In the 1860’s it was unusual for babies to be born in hospitals, but that was not the most unusual thing about Benjamin’s birth. He was born looking like a 70-year-old man. Determined to make the best of it, Benjamin’s father orders him to shave his whiskers, dye his hair, play with toys, and stop smoking cigars. Benjamin grows younger with each passing year. He marries a woman who will grow older as he becomes youthful. He has a son who advises him to “turn right around and go back the other way before its too late.” He is able to attend kindergarten with his grandson until the boy moves into first grade and Benjamin remains behind.
I’m looking forward to the movie, but I expect the film will be quite different from this sweet, touching, and funny story about age and expectations. I recommend you read the story before the film is released.

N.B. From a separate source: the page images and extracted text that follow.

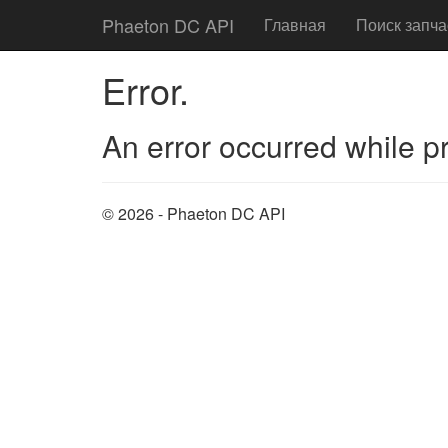
Phaeton DC API
Главная
Поиск запча
Error.
An error occurred while p
© 2026 - Phaeton DC API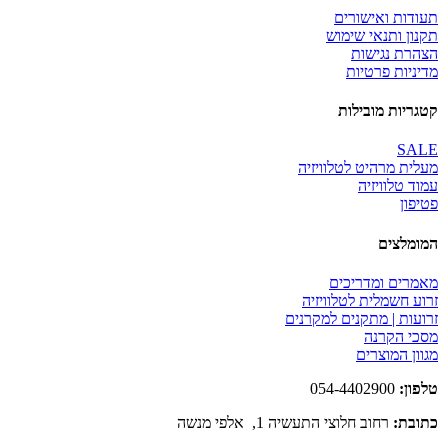
תעודות ואישורים
תקנון ותנאי שימוש
הצהרת נגישות
מדיניות פרטיות
קטגריות מובילות
SALE
מעלית מרהיט לטלוויזיה
עמוד טלוויזיה
פטיפון
המומלצים
מאמרים ומדריכים
זרוע חשמלית לטלוויזיה
זרועות | מתקנים למקרנים
מסכי הקרנה
מגוון המוצרים
טלפון:
054-4402900
כתובת:
רחוב חלוצי התעשיה 1, אלפי מנשה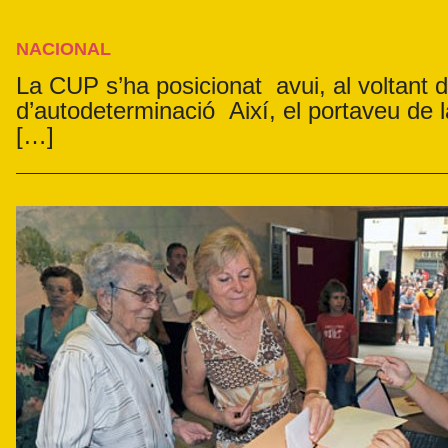
NACIONAL
La CUP s’ha posicionat avui, al voltant 
d’autodeterminació Així, el portaveu de 
[…]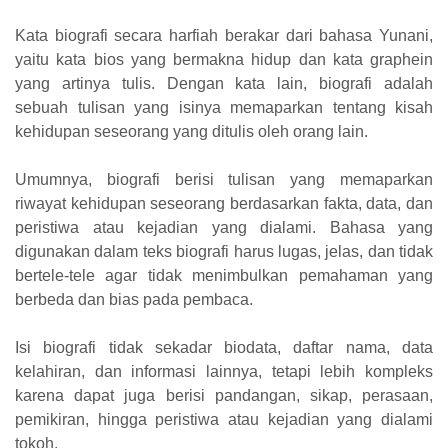
Kata biografi secara harfiah berakar dari bahasa Yunani,
yaitu kata bios yang bermakna hidup dan kata graphein
yang artinya tulis. Dengan kata lain, biografi adalah
sebuah tulisan yang isinya memaparkan tentang kisah
kehidupan seseorang yang ditulis oleh orang lain.
Umumnya, biografi berisi tulisan yang memaparkan
riwayat kehidupan seseorang berdasarkan fakta, data, dan
peristiwa atau kejadian yang dialami. Bahasa yang
digunakan dalam teks biografi harus lugas, jelas, dan tidak
bertele-tele agar tidak menimbulkan pemahaman yang
berbeda dan bias pada pembaca.
Isi biografi tidak sekadar biodata, daftar nama, data
kelahiran, dan informasi lainnya, tetapi lebih kompleks
karena dapat juga berisi pandangan, sikap, perasaan,
pemikiran, hingga peristiwa atau kejadian yang dialami
tokoh.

>I have been reading a lot of graphic novels this week. Mainly because my friend Mickey convinced me that there is nothing wrong with a grown man reading graphic novels. This week I had the pleasure of reading three really good graphic novels that cover the spectrum of what the medium has to offer.

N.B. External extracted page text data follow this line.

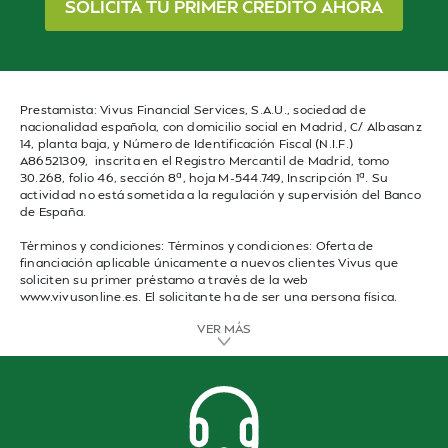
SOLICITA TU PRIMER CRÉDITO AHORA
Prestamista: Vivus Financial Services, S.A.U., sociedad de
nacionalidad española, con domicilio social en Madrid, C/ Albasanz
14, planta baja, y Número de Identificación Fiscal (N.I.F.)
A86521309, inscrita en el Registro Mercantil de Madrid, tomo
30.268, folio 46, sección 8ª, hoja M-544.749, Inscripción 1ª. Su
actividad no está sometida a la regulación y supervisión del Banco
de España.
Términos y condiciones: Términos y condiciones: Oferta de
financiación aplicable únicamente a nuevos clientes Vivus que
soliciten su primer préstamo a través de la web
www.vivusonline.es. El solicitante ha de ser una persona física,
mayor de edad y con residencia legal en España. Importe del
VER MÁS
primer préstamo de hasta 300€ con una duración mínima y
máxima de 61 días naturales.
A modo de ejemplo, para un préstamo de 100€ a devolver en 61
días, los intereses serían de 30€, lo que equivale a una TAE del
380,60% y un TIN del 176,94%. En caso de impago, la penalización
por mora será del 0,8% diario sobre el importe impagado, con un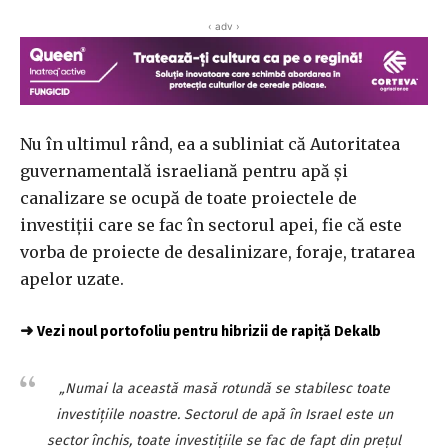
‹ adv ›
Nu în ultimul rând, ea a subliniat că Autoritatea
guvernamentală israeliană pentru apă şi
canalizare se ocupă de toate proiectele de
investiţii care se fac în sectorul apei, fie că este
vorba de proiecte de desalinizare, foraje, tratarea
apelor uzate.
➜
Vezi noul portofoliu pentru hibrizii de rapiță Dekalb
„Numai la această masă rotundă se stabilesc toate
investiţiile noastre. Sectorul de apă în Israel este un
sector închis, toate investiţiile se fac de fapt din preţul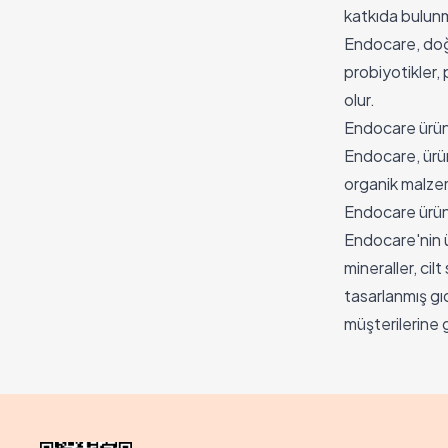
katkıda bulun
Endocare, doğa
probiyotikler, 
olur.
Endocare ürünle
Endocare, ürün
organik malzem
Endocare ürünl
Endocare'nin ü
mineraller, cil
tasarlanmış gı
müşterilerine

Deogratias by Jean-Philippe Stassen is the story of a young boy on the verge of manhood in Rwanda days before the genocide of 800,000 Rwandans. Told in flashbacks, the story provides glimpses into the life of Deogratias in the moments leading up to this global tragedy. Touching, sad, and ultimately heartbreaking, this story displays the depth of emotion the author is able to invoke with not only his words, but with his artistic vision as well. This story has adult themes and is meant for an adult audience. After Deogratias, I needed a book like Graphic Classics: Ambrose Bierce to put a smile back on my face. The graphic novel format is a perfect fit for Bierce. All the classic Bierce stuff is in this book: An Occurrence at Owl Creek Bridge, Bierce’s Fables, and of course The Devil’s Dictionary. I remember the first time I picked up The Devil’s Dictionary, I was about twelve years old and was expecting a book of spells. I was of course surprised, but upon further reading, Ambrose Bierce became one of my favorite humorists. The beauty of this book is the variety of artists and artistic styles utilized to inform the modern reader of the amazing wit and cynicism of Mr. Bierce. My grandpa would call this one a “side-splitter”. Every now and then, a book comes along that has a cover that requires you to read the book. Man with the Screaming Brain is just such a novel. Granted this probably happens a lot more with graphic novels since the cover gives you a general idea of the artwork. The story is written by Bruce Campbell best known for his roles in the Evil Dead comic-horror movies. The camp of those movies shines through brilliantly in this story as we follow a business couple on a trip to Russia. Gypsies, mad scientists, criminals, all come together in this send-up of 1950′s sci-fi horror movies. This novel is a quick one and only takes about twenty minutes to get through, but it is well worth the surprise ending. Our graphic novels are on the second floor. We also have graphic novels in our Young Adult area, and in our children’s library. Ask a librarian for assistance if you need help finding them. Have fun! Read a book!
Ann Kreamer considered herself a youthful 49 until a photo of herself with her teenage daughter and a friend stopped her in her tracks. In one unguarded moment she saw herself as she really was—a middle-aged woman with hair dyed much too harshly. She set out on a plan to let her hair become its true color and along the way, discovered her true self. Through interviews, field experiments, and her everyday chronicle (with predictable ups and downs), she probes two issues aging women face: Can I be sexually attractive as a gray-haired, middle-aged woman? And will I be discriminated against in the work world? Her answers will surprise you.